Les migrants s’accrochent à leurs rêves face à un avenir incertain
25 juillet 2016
Daouda parle lentement et de manière hésitante, les yeux baissés. Son histoire est confuse et déroutante, mais n’en est pas moins déchirante. Originaire de Guinée, il a traversé plusieurs pays africains avant d’atteindre la Libye.
« Les Arabes nous ont jeté à la mer », se souvient-il, racontant comment les passeurs leur ont fait entreprendre un voyage périlleux pour traverser la Méditerranée dans un canot pneumatique. « L’eau a commencé à entrer et m’arrivait au niveau des chevilles, mais je me suis efforcé de rester calme, car je savais que les autres allaient paniquer. J’ai écopé l’eau avec mon t-shirt. »
L’embarcation dans laquelle se trouvait Daouda a finalement été sauvée par les garde-côtes italiens. Cela faisait cinq jours qu’il était dans un centre d’enregistrement pour migrants sur l’île italienne de Lampedusa lorsque l’équipe de surveillance du Haut-Commissariat des Nations Unies aux droits de l’homme s’est entretenue avec lui.
Le « hotspot » de Lampedusa, comme on l’appelle, est l’un des quatre lieux situés au sud de l’Italie où les migrants sauvés en mer sont enregistrés et font l’objet d’un contrôle dans le cadre de l’évaluation devant déterminer leur sort.
« J’ai demandé l’asile », indique Daouda, qui a 17 ans et ne pourra être expulsé d’Italie parce qu’il est mineur. Daouda a peut-être compris les options qui s’offrent à lui, mais nombre de migrants ignorent tout du processus lorsqu’ils arrivent.
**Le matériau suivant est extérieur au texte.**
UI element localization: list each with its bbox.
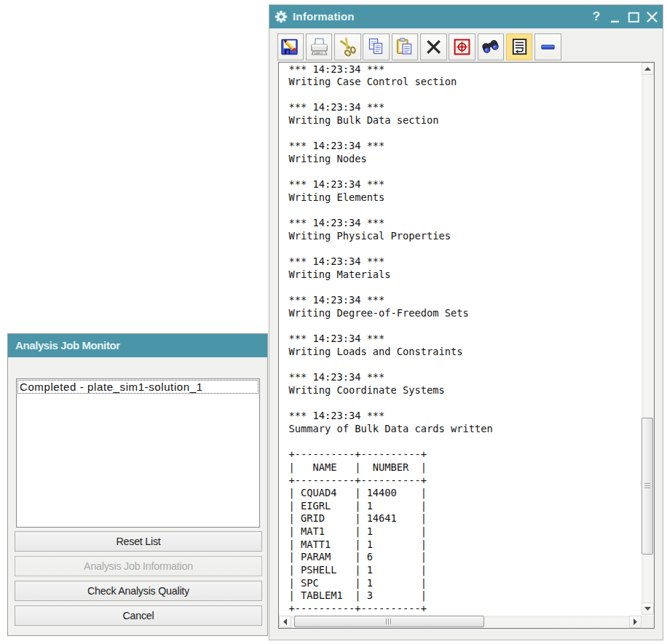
toolbar-button-print[interactable] (306, 33, 333, 60)
scroll-down-button[interactable] (642, 603, 654, 615)
gear-icon (275, 10, 288, 23)
information-titlebar[interactable]: Information ? (269, 5, 663, 28)
scroll-left-button[interactable] (279, 616, 291, 628)
maximize-button[interactable] (627, 5, 640, 28)
vertical-scrollbar[interactable] (642, 63, 654, 616)
information-title: Information (293, 5, 355, 28)
information-toolbar (269, 28, 663, 62)
toolbar-button-paste[interactable] (392, 33, 419, 60)
toolbar-button-delete[interactable] (420, 33, 447, 60)
log-text: *** 14:23:34 *** Writing Case Control se… (289, 63, 493, 616)
toolbar-button-find[interactable] (478, 33, 505, 60)
toolbar-button-collapse[interactable] (534, 33, 561, 60)
scroll-right-button[interactable] (629, 616, 642, 628)
toolbar-button-cut[interactable] (334, 33, 361, 60)
thumb-grip (386, 619, 392, 624)
horizontal-scrollbar[interactable] (279, 616, 642, 628)
arrow-right-icon (634, 619, 637, 625)
toolbar-button-log-to-window[interactable] (506, 33, 533, 60)
monitor-titlebar[interactable]: Analysis Job Monitor (8, 334, 267, 357)
arrow-down-icon (644, 607, 651, 611)
toolbar-button-save[interactable] (277, 33, 304, 60)
log-to-window-icon (510, 37, 529, 57)
print-icon (309, 37, 329, 57)
save-icon (280, 37, 300, 57)
collapse-icon (538, 37, 558, 57)
minimize-button[interactable] (609, 5, 622, 28)
information-window: Information ? (269, 4, 663, 640)
job-list[interactable]: Completed - plate_sim1-solution_1 (16, 378, 260, 528)
scroll-up-button[interactable] (642, 63, 654, 75)
paste-icon (395, 37, 414, 57)
reset-list-button[interactable]: Reset List (15, 531, 262, 552)
arrow-left-icon (283, 619, 287, 625)
horizontal-scroll-thumb[interactable] (294, 616, 484, 627)
cancel-button[interactable]: Cancel (15, 605, 262, 626)
toolbar-button-copy[interactable] (363, 33, 390, 60)
desktop: Analysis Job Monitor Completed - plate_s… (0, 0, 667, 644)
help-button[interactable]: ? (590, 5, 603, 28)
check-analysis-quality-button[interactable]: Check Analysis Quality (15, 581, 262, 601)
delete-icon (424, 37, 443, 57)
find-icon (481, 37, 500, 57)
cut-icon (338, 37, 358, 57)
thumb-grip (644, 483, 650, 489)
scrollbar-corner (642, 616, 654, 628)
close-button[interactable] (645, 5, 658, 28)
select-target-icon (452, 37, 472, 57)
maximize-icon (628, 11, 640, 24)
vertical-scroll-thumb[interactable] (642, 418, 653, 554)
analysis-job-monitor-dialog: Analysis Job Monitor Completed - plate_s… (7, 333, 268, 636)
monitor-title: Analysis Job Monitor (15, 339, 120, 351)
close-icon (646, 11, 658, 24)
copy-icon (366, 37, 386, 57)
toolbar-button-select-target[interactable] (449, 33, 475, 60)
minimize-icon (609, 11, 621, 24)
analysis-job-information-button[interactable]: Analysis Job Information (15, 556, 262, 576)
arrow-up-icon (644, 67, 651, 71)
job-list-item-selected[interactable]: Completed - plate_sim1-solution_1 (17, 380, 258, 394)
log-textarea[interactable]: *** 14:23:34 *** Writing Case Control se… (278, 62, 655, 629)
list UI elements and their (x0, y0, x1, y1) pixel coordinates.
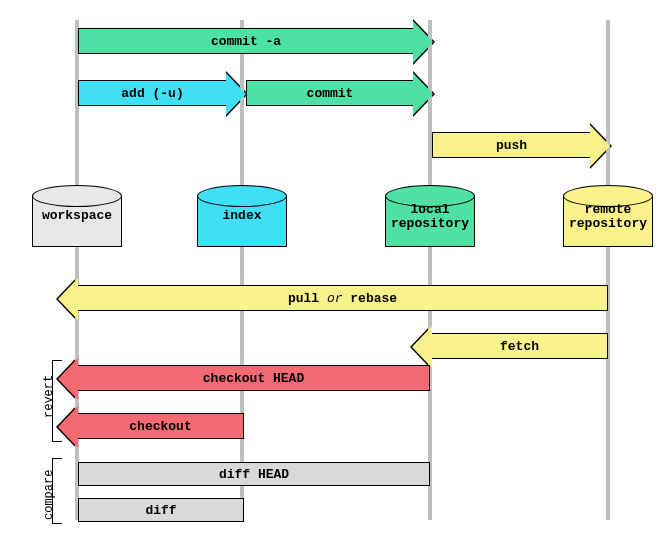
arrow-label: checkout (129, 419, 191, 434)
git-data-flow-diagram: commit -a add (-u) commit push workspace… (0, 0, 666, 550)
arrow-pull-or-rebase: pull or rebase (78, 285, 608, 311)
bar-diff: diff (78, 498, 244, 522)
arrow-label: commit (307, 86, 354, 101)
arrow-push: push (432, 132, 590, 158)
bar-label: diff HEAD (219, 467, 289, 482)
stage-label: workspace (33, 209, 121, 223)
stage-label: index (198, 209, 286, 223)
arrow-label: pull or rebase (288, 291, 397, 306)
bracket-revert (52, 360, 62, 442)
arrow-checkout-head: checkout HEAD (78, 365, 430, 391)
stage-index: index (197, 195, 287, 247)
arrow-fetch: fetch (432, 333, 608, 359)
bar-label: diff (145, 503, 176, 518)
arrow-label: fetch (500, 339, 539, 354)
arrow-label: commit -a (211, 34, 281, 49)
arrow-label: checkout HEAD (203, 371, 304, 386)
arrow-commit: commit (246, 80, 413, 106)
bracket-compare (52, 458, 62, 524)
stage-workspace: workspace (32, 195, 122, 247)
arrow-checkout: checkout (78, 413, 244, 439)
stage-line-remote-repo (606, 20, 610, 520)
stage-local-repo: local repository (385, 195, 475, 247)
stage-label: remote repository (564, 203, 652, 232)
bar-diff-head: diff HEAD (78, 462, 430, 486)
arrow-label: push (496, 138, 527, 153)
stage-label: local repository (386, 203, 474, 232)
arrow-label: add (-u) (121, 86, 183, 101)
arrow-commit-a: commit -a (78, 28, 413, 54)
stage-remote-repo: remote repository (563, 195, 653, 247)
arrow-add-u: add (-u) (78, 80, 226, 106)
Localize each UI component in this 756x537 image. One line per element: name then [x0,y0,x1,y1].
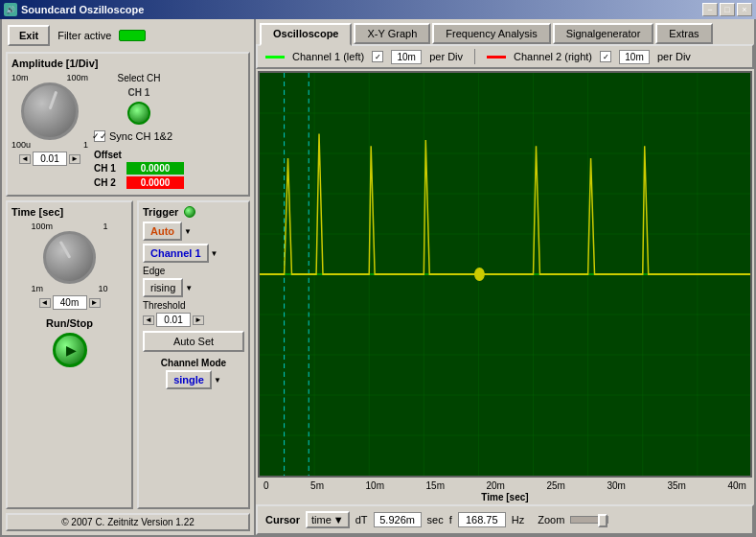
time-knob[interactable] [43,231,96,284]
time-label-100m: 100m [32,222,54,231]
amplitude-spin-down[interactable]: ◄ [19,154,31,164]
ch2-bar-label: Channel 2 (right) [514,51,592,62]
time-label-40m: 40m [727,480,745,491]
knob-bottom-labels: 100u 1 [11,140,88,150]
auto-set-button[interactable]: Auto Set [143,331,244,352]
right-panel: Oscilloscope X-Y Graph Frequency Analysi… [256,19,754,535]
time-axis-labels: 0 5m 10m 15m 20m 25m 30m 35m 40m [258,479,752,492]
ch1-color-line [265,56,285,58]
title-bar-left: 🔊 Soundcard Oszilloscope [4,3,144,16]
f-label: f [449,514,452,525]
close-button[interactable]: × [737,3,752,16]
time-label-0: 0 [263,480,269,491]
time-label-1: 1 [103,222,107,231]
top-controls: Exit Filter active [6,23,250,48]
time-label-10m: 10m [366,480,384,491]
trigger-led [184,206,195,218]
ch1-led[interactable] [127,102,150,125]
dt-label: dT [355,514,368,525]
amplitude-section: Amplitude [1/Div] 10m 100m 100u 1 [6,52,250,197]
ch1-checkbox[interactable]: ✓ [372,51,383,62]
scope-display [258,71,752,478]
title-bar: 🔊 Soundcard Oszilloscope − □ × [0,0,756,19]
trigger-channel-arrow: ▼ [211,249,218,258]
amplitude-value: 0.01 [33,152,67,166]
amplitude-spin-up[interactable]: ► [69,154,80,164]
ch1-per-div-unit: per Div [429,51,463,62]
time-label-20m: 20m [487,480,505,491]
tab-oscilloscope[interactable]: Oscilloscope [260,23,352,46]
channel-mode-dropdown[interactable]: single ▼ [143,370,244,389]
time-value: 40m [53,295,87,310]
zoom-slider-thumb[interactable] [598,514,607,527]
trigger-mode-button[interactable]: Auto [143,222,182,241]
time-knob-indicator [58,241,71,259]
select-ch-area: Select CH CH 1 [94,73,184,125]
copyright-text: © 2007 C. Zeitnitz Version 1.22 [61,517,195,527]
trigger-edge-dropdown[interactable]: rising ▼ [143,278,244,297]
amplitude-title: Amplitude [1/Div] [11,58,244,69]
app-icon: 🔊 [4,3,17,16]
offset-area: Offset CH 1 0.0000 CH 2 0.0000 [94,150,184,191]
filter-active-led [119,30,146,41]
amplitude-knob[interactable] [21,82,79,140]
trigger-mode-arrow: ▼ [184,227,192,236]
amplitude-value-box: ◄ 0.01 ► [19,152,80,166]
edge-label: Edge [143,266,244,276]
tab-xy-graph[interactable]: X-Y Graph [354,23,430,44]
sync-row: ✓ Sync CH 1&2 [94,130,184,142]
threshold-spin-up[interactable]: ► [193,315,204,325]
threshold-spin-down[interactable]: ◄ [143,315,154,325]
ch1-offset-row: CH 1 0.0000 [94,162,184,175]
trigger-mode-dropdown[interactable]: Auto ▼ [143,222,244,241]
bottom-bar: Cursor time ▼ dT 5.926m sec f 168.75 Hz … [256,504,754,535]
runstop-button[interactable]: ▶ [53,333,87,367]
ch1-offset-label: CH 1 [94,163,123,174]
channel-mode-arrow: ▼ [214,376,221,385]
ch2-checkbox[interactable]: ✓ [600,51,611,62]
zoom-slider[interactable] [570,516,608,524]
sync-checkbox[interactable]: ✓ [94,130,105,142]
tab-extras[interactable]: Extras [655,23,712,44]
channel-divider [474,49,475,64]
runstop-title: Run/Stop [46,317,93,329]
cursor-mode-dropdown[interactable]: time ▼ [306,511,350,528]
ch1-offset-value[interactable]: 0.0000 [126,162,184,175]
knob-indicator [49,91,58,110]
channel-mode-section: Channel Mode single ▼ [143,358,244,389]
maximize-button[interactable]: □ [720,3,735,16]
f-value: 168.75 [458,512,506,527]
select-ch-label: Select CH [117,73,160,83]
cursor-mode-arrow: ▼ [333,514,344,525]
trigger-channel-dropdown[interactable]: Channel 1 ▼ [143,244,244,263]
knob-label-100m: 100m [66,73,88,82]
time-spin-down[interactable]: ◄ [39,298,51,308]
f-unit: Hz [512,514,524,525]
time-label-15m: 15m [426,480,445,491]
trigger-header: Trigger [143,206,244,218]
channel-mode-button[interactable]: single [166,370,212,389]
window-controls: − □ × [702,3,752,16]
play-icon: ▶ [66,342,77,358]
time-top-labels: 100m 1 [32,222,108,231]
minimize-button[interactable]: − [702,3,718,16]
ch2-offset-value[interactable]: 0.0000 [126,176,184,189]
sync-label: Sync CH 1&2 [109,130,172,142]
time-axis-container: 0 5m 10m 15m 20m 25m 30m 35m 40m Time [s… [256,479,754,504]
tab-frequency-analysis[interactable]: Frequency Analysis [432,23,550,44]
trigger-channel-button[interactable]: Channel 1 [143,244,209,263]
time-spin-up[interactable]: ► [89,298,101,308]
time-title: Time [sec] [11,206,127,218]
filter-label: Filter active [57,30,111,41]
time-label-5m: 5m [310,480,324,491]
exit-button[interactable]: Exit [8,25,50,46]
trigger-section: Trigger Auto ▼ Channel 1 ▼ Edge rising [137,200,250,509]
tab-signalgenerator[interactable]: Signalgenerator [553,23,654,44]
time-label-30m: 30m [607,480,625,491]
trigger-edge-button[interactable]: rising [143,278,183,297]
left-panel: Exit Filter active Amplitude [1/Div] 10m… [2,19,256,535]
time-value-box: ◄ 40m ► [39,295,101,310]
time-label-25m: 25m [546,480,564,491]
knob-label-10m: 10m [11,73,29,82]
left-middle: Time [sec] 100m 1 1m 10 [6,200,250,509]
L’équipe du Haut-Commissariat des Nations Unies aux droits de l’homme a visité le centre de Lampedusa et d’autres centres et s’est entretenue avec plusieurs migrants adultes qui ignoraient l’importance de l’entretien initial à l’arrivée au hotspot. L’entretien n’est pas définitif, mais il constitue bel et bien le début d’un processus destiné à déterminer si une personne sera autorisée à rester en Italie, si elle sera réinstallée dans un autre État de l’UE ou si elle risque d’être expulsée dans son pays d’origine.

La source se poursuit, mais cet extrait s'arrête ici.